たまにはそんな思いを抱く人も、多いのではないでしょうか。
“見たことのない世界に行ってみたいんだっ!”
子供が親の目を盗んで、夏休みの夜明けに小旅行に行く、そんな冒険。
うちのポにゃちゃんもそういうやつ…したかったみたいです。
やっぱり男の子ですから。
洗濯物を干しているポあねの目を盗んで、冒険の旅です。
気付かれないようにそーっと出て行きます。
そこ基本です。
ポにゃちゃんは、見たことのない世界を見ることにまんまと成功。
数十分?位はそのまま、気付かれなかったんじゃないですかね。
その後、ポにゃちゃんがいないことに気付いたポあねは顔面蒼白。
「ポにゃちゃんがいないっっ!」
ポいもの部屋には勿論来ていません。
いつも潜んでいる“クローゼット” “物置部屋の隅”にもいなさそう。
名前呼んでも出てきません。
でも玄関からは出て行くはずが無いから…って事はベランダ?
「洗濯物を干していた時っ」
いましたねー。
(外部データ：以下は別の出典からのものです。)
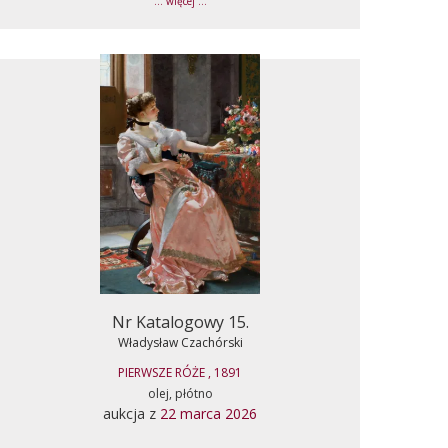
... więcej ...
Nr Katalogowy 15.
Władysław Czachórski
PIERWSZE RÓŻE , 1891
olej, płótno
aukcja z
22 marca 2026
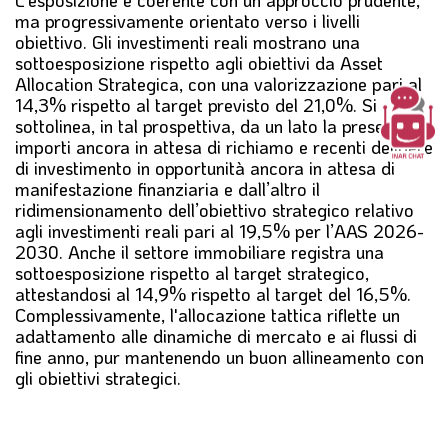
L’esposizione è coerente con un approccio prudente,
ma progressivamente orientato verso i livelli
obiettivo. Gli investimenti reali mostrano una
sottoesposizione rispetto agli obiettivi da Asset
Allocation Strategica, con una valorizzazione pari al
14,3% rispetto al target previsto del 21,0%. Si
sottolinea, in tal prospettiva, da un lato la presenza di
importi ancora in attesa di richiamo e recenti delibere
di investimento in opportunità ancora in attesa di
manifestazione finanziaria e dall’altro il
ridimensionamento dell’obiettivo strategico relativo
agli investimenti reali pari al 19,5% per l’AAS 2026-
2030. Anche il settore immobiliare registra una
sottoesposizione rispetto al target strategico,
attestandosi al 14,9% rispetto al target del 16,5%.
Complessivamente, l'allocazione tattica riflette un
adattamento alle dinamiche di mercato e ai flussi di
fine anno, pur mantenendo un buon allineamento con
gli obiettivi strategici.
お隣のベランダに。
まぁるく座ってこちらを見ていますねー。
ちょっと、そこで何してんの?
お隣さんにあなたが、そこにいる事がバレたら恥ずかしいでしょ。
「ねぇママー。ベランダに面白フェイスの猫さんがいるよー。フェイス面白の猫さんがベランダにー!」
そんな会話をお隣さんがしていると思ったら、なんか恥ずかしいです。とっても。
そこでお隣には聞こえないように、小さな声でポにゃちゃんを呼びます。
ポにゃちゃんをおびき寄せるため、オモチャちらつかせます。
「……………………」
こうなったらもう、ポにゃちゃんの好きなシーバをチョロつかせます。
あらゆる方法を駆使して、懇願してまでポにゃちゃんをこちらに戻らせようとします。
最終的には“もうポにゃちゃんなんて興味ないよ”って振りします。
案外これが効きました。
しばらくすると、自分からテコテコ戻ってくるポにゃちゃん。
しかしその後も洗濯物を干すたびにポにゃちゃんは、スーッと現れスーッと出て行く。
一度お隣から。
「お届け物です」
とポにゃちゃんが配達されてきた事がありました。
だから恥ずかしいって。
以来ポにゃちゃんは二度と、外の世界を見られなくなりました。